Sitting around the other day, drinking beer and playing a video game, lying back and generally being privileged and decadent it occurred to me that we’re not really going anywhere; the idea that there’s no generation gap = stagnant culture (i can’t be the only one who’s felt vaguely depressed about all the Live8 stuff) and also that a lot of clever people are spending a lot of time helping people to share holiday photos rather than sorting out important stuff. Those fat advanced societies of certain 60s science fiction (they generally get trashed by the heroic, vigorous crypto-fascistic free-market humans) seem closer to where we’re at most of the time than the Cory Doctorow/Charlie Stross style Singularity stuff that’s all the rage at the moment. If you’re not in the know, (and why should you be? You probably read proper books or maybe Dan Brown and Harry Potter, either way I expect you avoid the shiny cover section in Waterstones) these guys are saying technology is advancing so quickly, and that this rate of change itself is accelerating so rapidly, that in twenty years we’ll be so crazily advanced that well who knows what, the Internet will gain sentience and we’ll all download our brains into the latest model of iPod or something, basically they’re saying “hey, we don’t know” (you’re sci-fi writers, if your not going to even attempt to extrapolate what are we paying you for?).

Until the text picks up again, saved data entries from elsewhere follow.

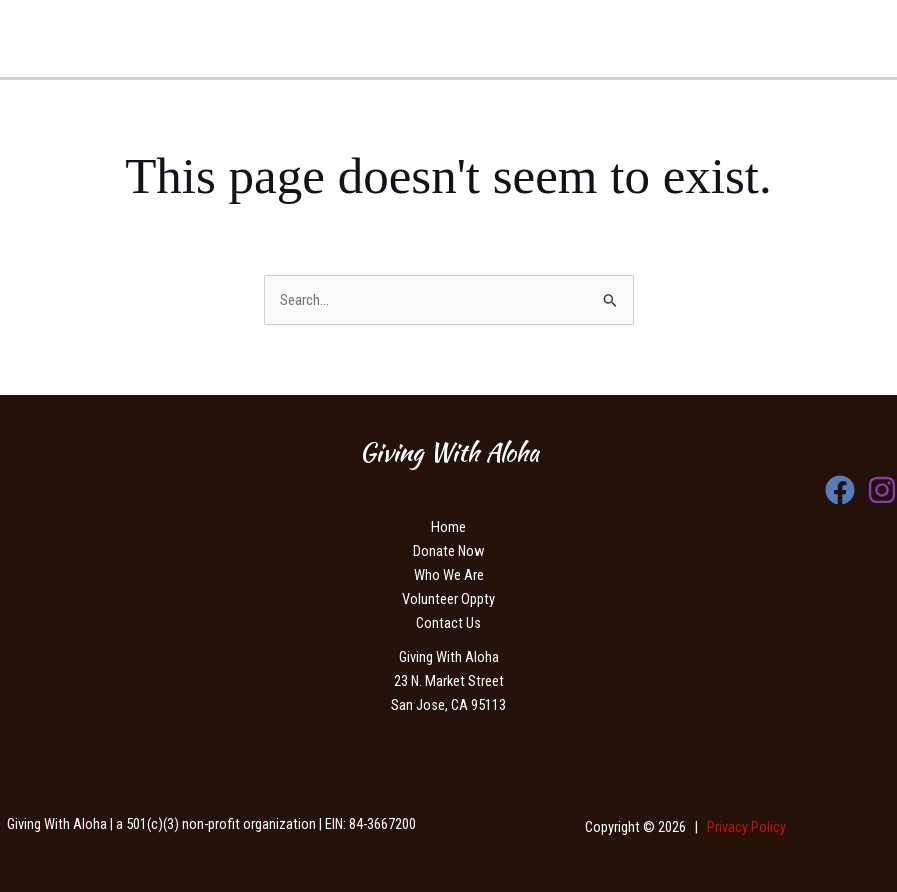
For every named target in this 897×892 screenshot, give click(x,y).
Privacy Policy (746, 827)
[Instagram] (882, 490)
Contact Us (448, 623)
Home (448, 527)
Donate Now (448, 551)
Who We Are (449, 575)
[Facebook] (840, 490)
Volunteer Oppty (448, 599)
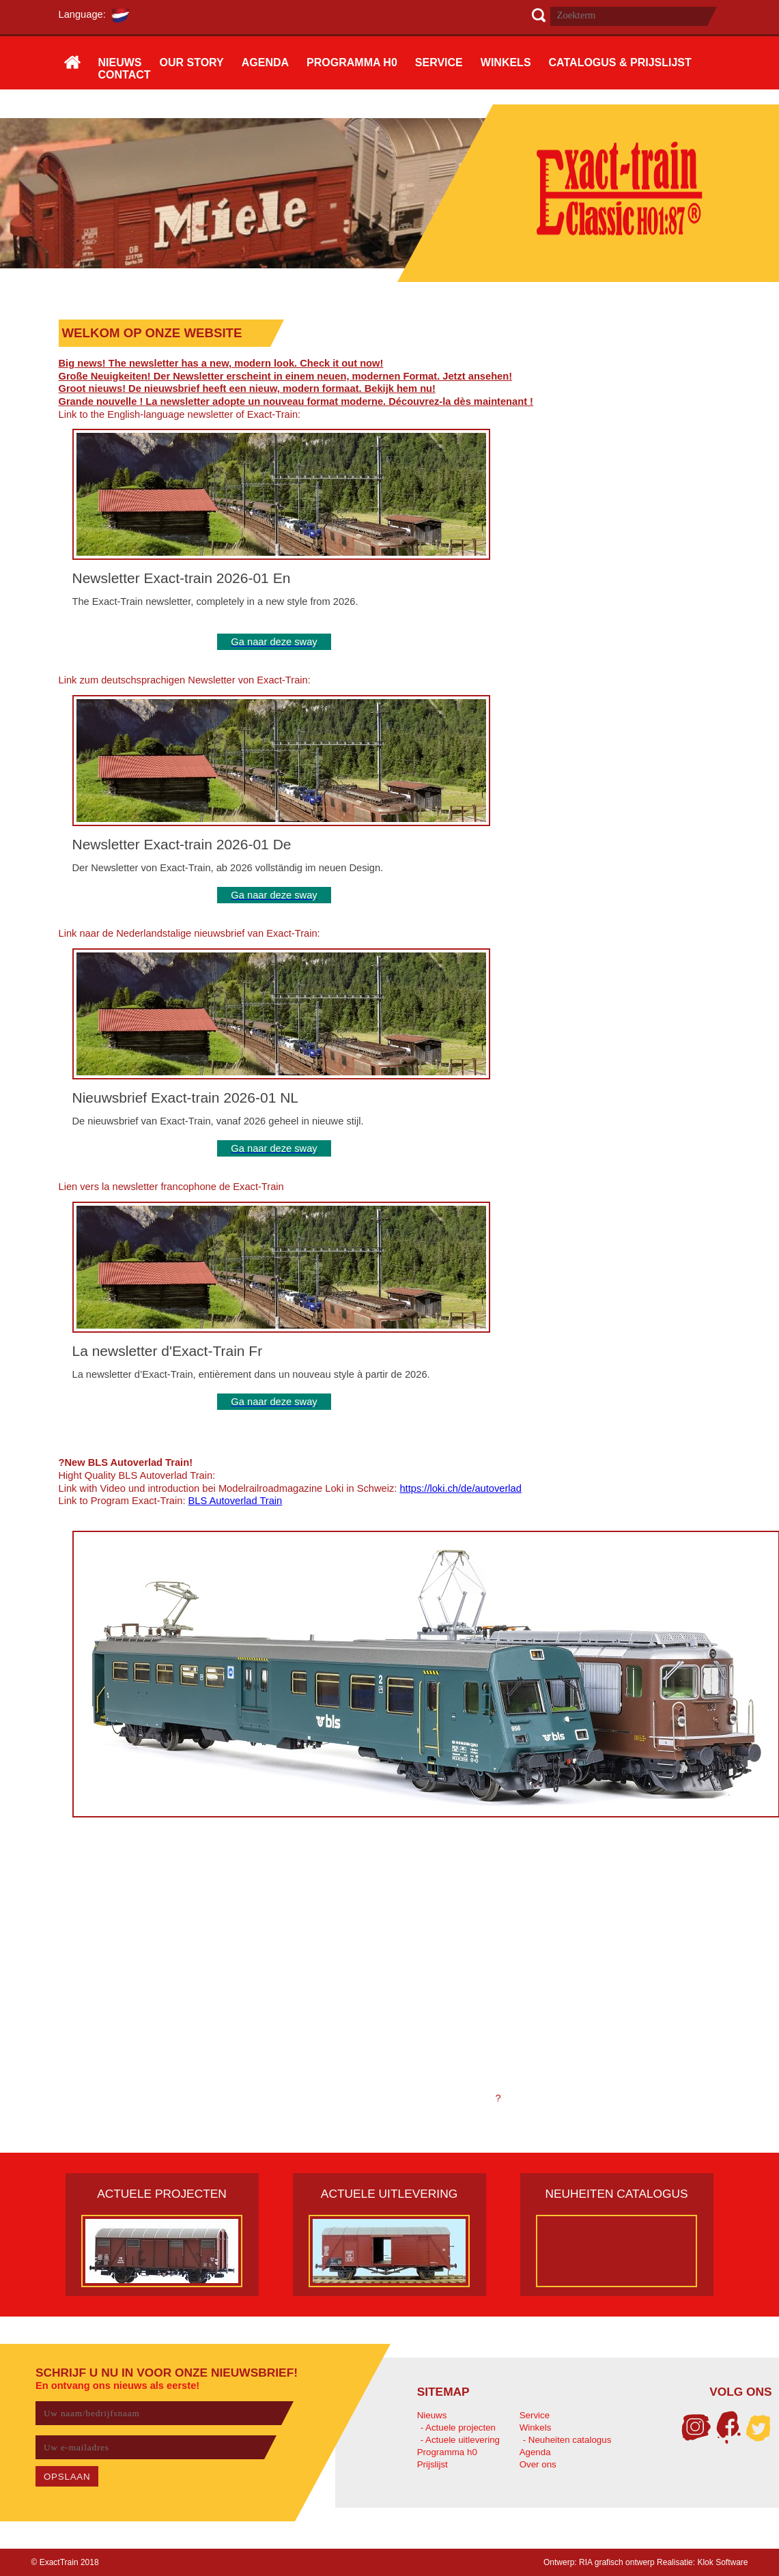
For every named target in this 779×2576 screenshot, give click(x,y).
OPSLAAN (67, 2477)
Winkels (536, 2427)
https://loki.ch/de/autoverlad (460, 1488)
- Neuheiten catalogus (567, 2440)
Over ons (538, 2464)
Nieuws (432, 2415)
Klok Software (722, 2562)
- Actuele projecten (458, 2427)
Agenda (535, 2452)
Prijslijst (432, 2464)
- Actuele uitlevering (460, 2440)
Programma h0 (447, 2452)
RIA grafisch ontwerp (617, 2562)
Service (535, 2415)
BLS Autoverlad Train (235, 1500)
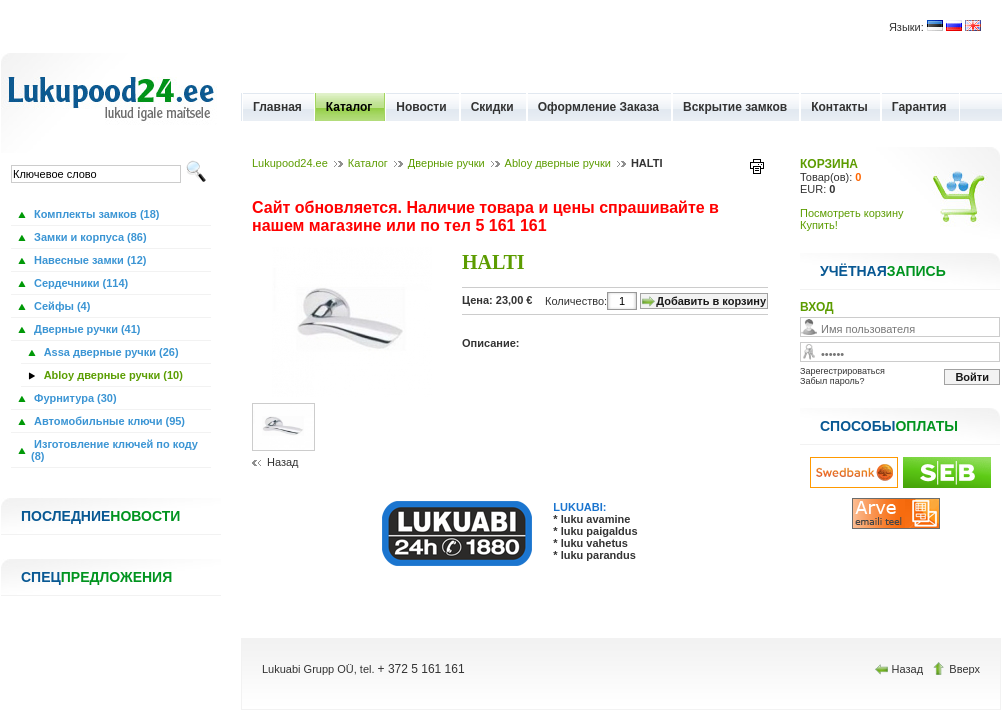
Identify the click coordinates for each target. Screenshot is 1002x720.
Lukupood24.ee (290, 163)
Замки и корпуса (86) (89, 237)
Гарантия (919, 107)
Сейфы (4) (60, 306)
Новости (421, 107)
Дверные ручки (446, 163)
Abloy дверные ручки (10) (112, 375)
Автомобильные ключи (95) (108, 421)
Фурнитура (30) (74, 398)
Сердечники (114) (79, 283)
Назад (283, 462)
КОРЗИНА (829, 164)
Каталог (349, 107)
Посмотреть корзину (852, 213)
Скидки (492, 107)
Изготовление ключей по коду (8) (114, 450)
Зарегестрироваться (842, 371)
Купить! (819, 225)
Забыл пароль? (832, 381)
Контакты (839, 107)
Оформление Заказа (598, 107)
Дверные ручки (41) (86, 329)
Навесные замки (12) (89, 260)
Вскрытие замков (735, 107)
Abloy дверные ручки (558, 163)
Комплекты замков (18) (95, 214)
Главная (277, 107)
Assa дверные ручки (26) (110, 352)
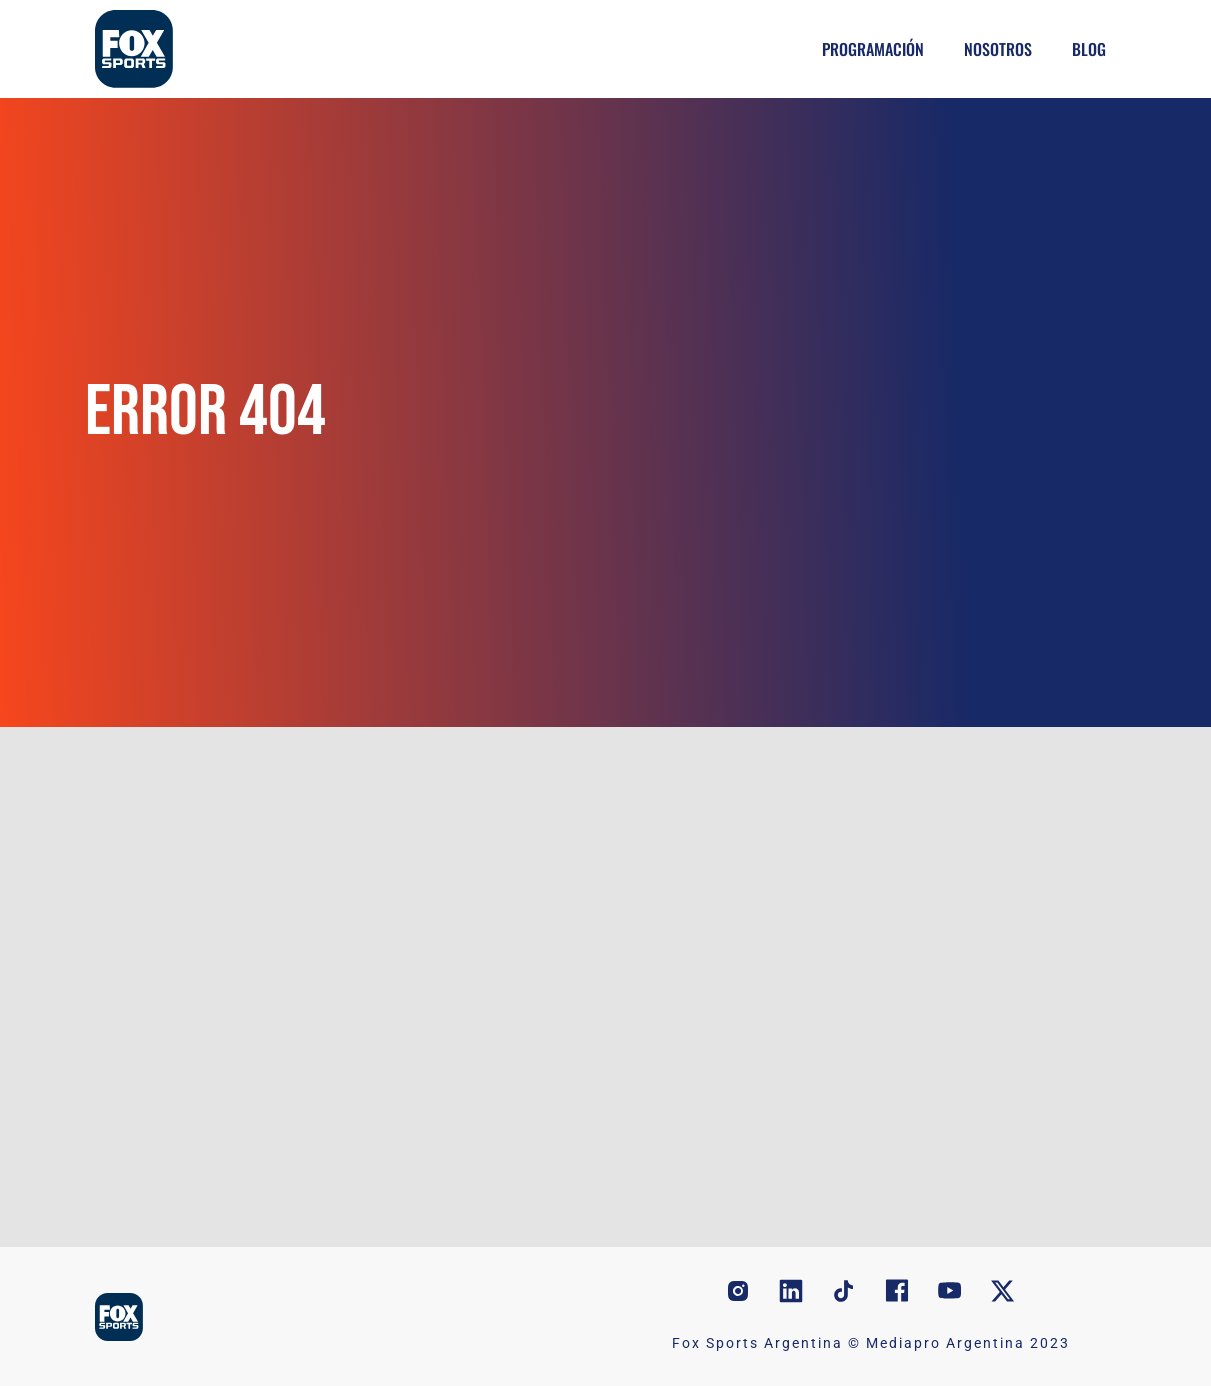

Anyway yesterday I found 2 web pages which are saying similar things, to what i was thinking, helping me feel a warm glow of connection to my fellow man and suggesting that the beer/video games combination is a probably a popular one.
The first one
We flatter ourselves that we live in interesting times but isn’t this just one more example of that particular blindness our solipsistic age has about itself, a more severe form of the disease whereby Princess Diana can be rated the most important (or was it second-most important) Briton ever?
and the, perhaps more interesting, second one
Jonathan Huebner, a physicist working at the Pentagon’s Naval Air Warfare Center in China Lake, California … says the rate of technological innovation reached a peak a century ago and has been declining ever since. And like the lookout on the Titanic who spotted the fateful iceberg, Huebner sees the end of innovation looming dead ahead.
OK so some of his data is kind of arbitrarily chosen (how do you judge the importance on an invention? I’m sure the printing press didn’t really send immediate shockwaves around the world, maybe Furby’s are actually really important) but it’s certainly a refreshing change from cloying techno-utopianism which is the standard for large swathes of the web. Particularly regarding Moores Law which has hidden the fact that people haven’t actually been getting much better at the programming side of things for a generation, you see that exponential curve and think it solves everything, but really it can sort of hide reality; we’ve found one thing that we can incrementally improve very quickly for a limited period of time and we think that all technology and development works like that, an idea for which there’s really not much evidence.
And then lish said:
an excellent post.
However, we do know from Futurama that the most important innovation in recent history has been the pizza bagel.